Me obligué a mantener cerrados los ojos mientras la agitación de la risa se opacaba, al mismo tiempo que percibía como una retiro se hacía a mi lado.

—Va coger plaga, Greta.—dijo de presto una gruesa y agrietada voz malsonante. —Si la señora Reina viera de las greñas la levantaría y yo no podría hacer nada.

Abrí los ojos enseguida encontrándome con el agrietado rostro y el ceño fruncido del señor Mohamed, acompañado de la boca de una escopeta sobre el hombro y una apabullante pose de costumbre y antipatía que circundaba su presencia. Ni siquiera tuve tiempo de levantarme y mostrarme debidamente cuando de presto una bola peluda, negra y polvosa se precipitó agitadamente a mi regazo, cubriéndome en segundos con abundante y pegajosa saliva.

¡Ouw!

—¡No! ¡Pelusa! —exclamé, apartando inútilmente al animal que me acaparaba el rostro.—¡Quítate! ¡Mohamed, haga el favor!

Ni siquiera hubo respuesta ni modales por su parte, porque al momento en que mi voz se extinguió, fueron escasos los segundos en los que me prestó atención que me miró.

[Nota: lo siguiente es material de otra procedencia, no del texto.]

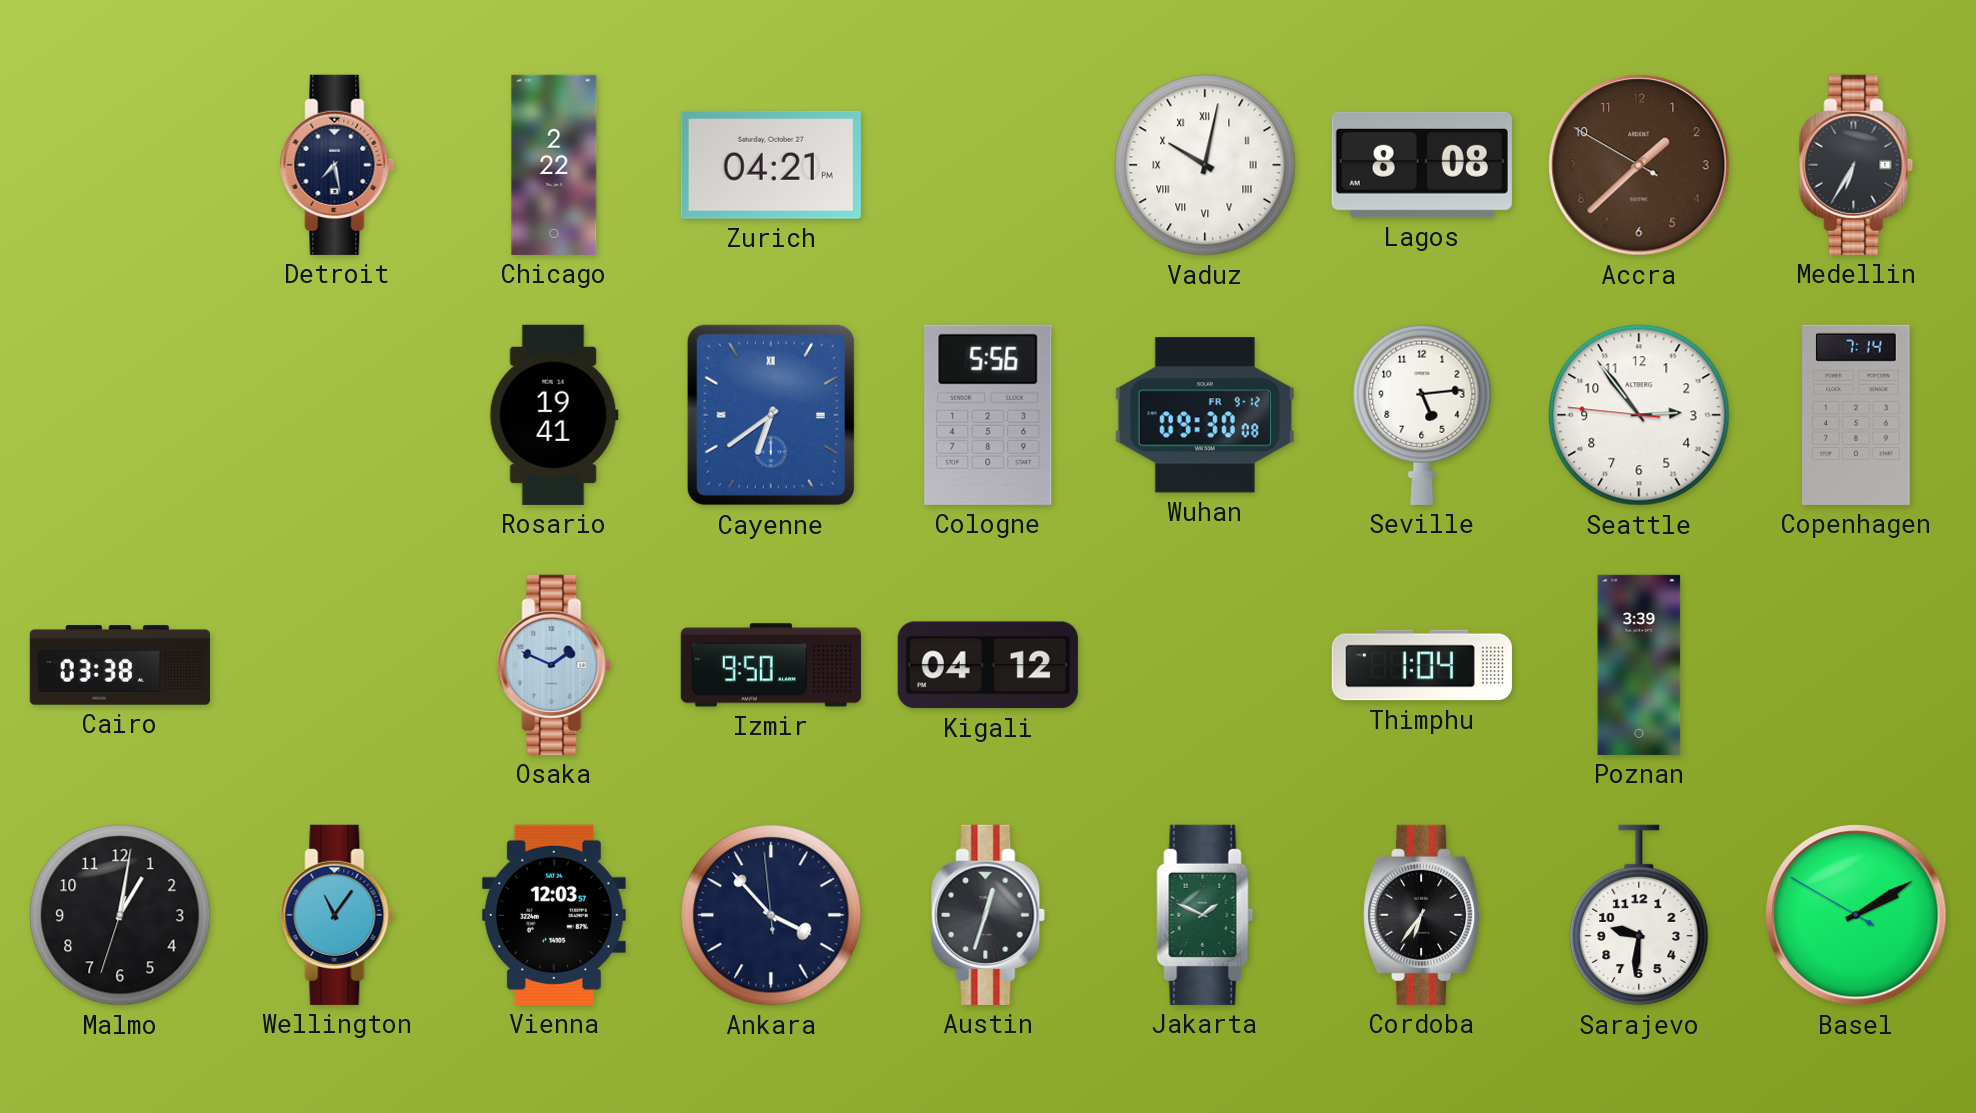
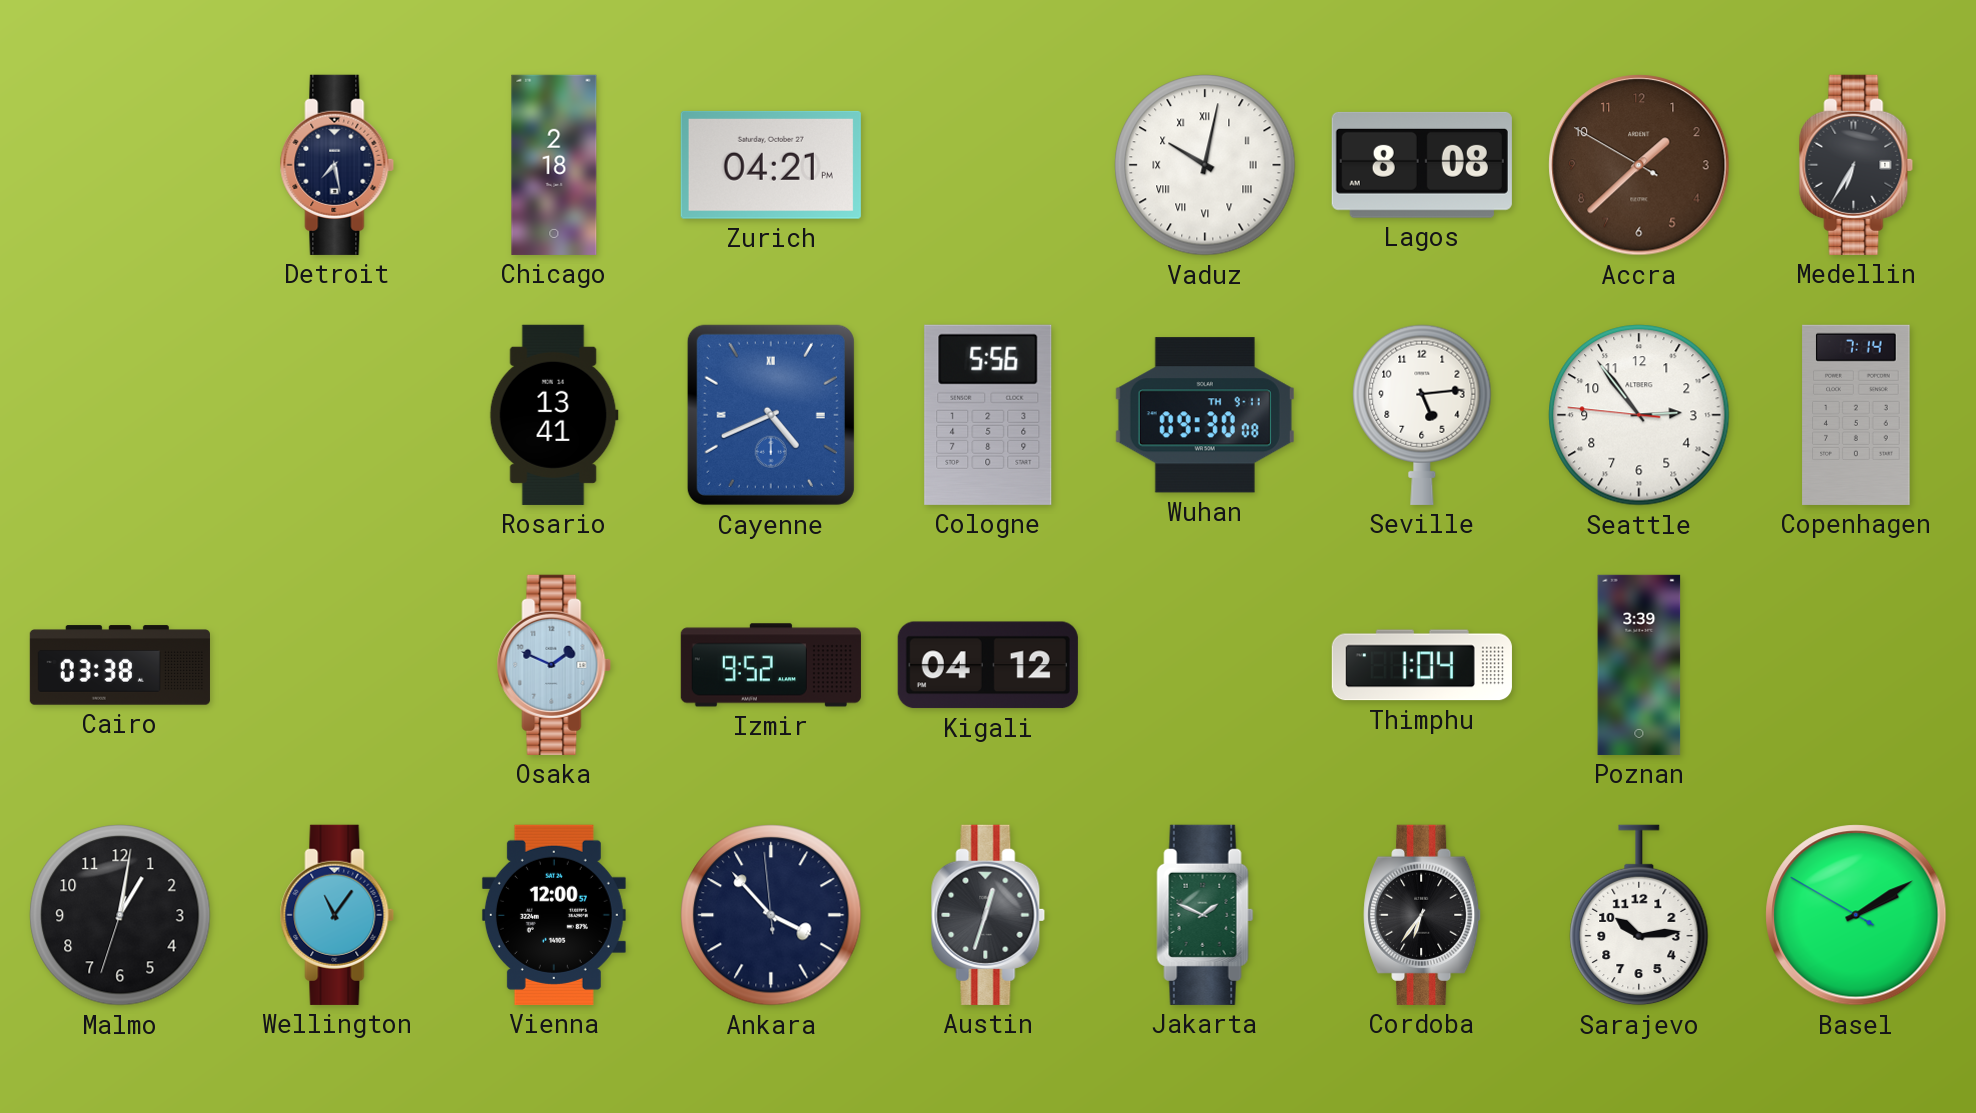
Chicago: 2:22 -> 2:18
Rosario: 19:41 -> 13:41
Cayenne: 6:39 -> 4:41
Wuhan date: FR 9-12 -> TH 9-11
Izmir: 9:50 -> 9:52
Vienna: 12:03 -> 12:00
Sarajevo: 9:31 -> 10:14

Desvió la mirada hacia al hombre que recién acababa de subirse a Pegaso y estudiándolo detenidamente, dio dos pasos hacia él.

—Lo hacía a usted con el señor Alfonso, señor.—dijo Mohamed olvidando mi presencia. —.Me pareció haberlo visto más temprano camino a las caballerizas.

—Sí, así es, buen hombre—Respondió Julián en tono serio y seguro—. Con el señor Arce recorrimos una buena parte de los plantíos, inspeccionando los obreros y charlando mientras tanto en el camino .

—Imagino que sí, y... ¿Dónde está él ahora?—preguntó sin filtro y con un recelo que podía sentirlo hasta los huesos.

—Se vio obligado a marcharse...

—¿Alfonso dejando la visita?—chasqueo los dientes llamando a mi padre por su segundo nombre— no lo creo.

—De la manera más cordial se excusó, no conozco ni sostengo a cabalidad el verdadero motivo—argumentó Julián con sobriedad y carente de entusiasmo—, solo sé que requerían su presencia para recibir a ciertas personas en el palacio municipal.

Un silbido agonizante se precipitó de los labios del viejo vigilante para después quitarse el sombrero.

—¡Vaya! ¿Por qué no me sorprende de mi señor?—se dijo amargamente maravillado, mientras una torcida mueca se hacía por sonrisa al mismo tiempo que su grisácea barba era presa de sus dedos. —Si no está en la hacienda está en el pueblo, si no está en casa o en el pueblo está en la capital, es un hombre bastante ocupado.

Julián asintió

—Lo he constatado, señor.

—Y así son sus hijos, Darwin y Jonathan—conto acercándose al caballo que Julián montaba—. Uno es abogado y el otro es contador, este trabaja en un banco y sospecho también que es un prestamista, por eso sus visitas son constantes.

Conto inmodesto como si los nombrados fueran de su sangre, aunque no podía culparlo. Mohamed había estado desde antes de los tres nacimientos y hablar con el pecho inflado sobre sus patrones y sus hijos le era natural. No obstante, escucharlo hablar a veces me resultaba un poco punzante, ya que en sus charlas mi nombre nunca resultaba a menos que el otro sujeto lo mencionara.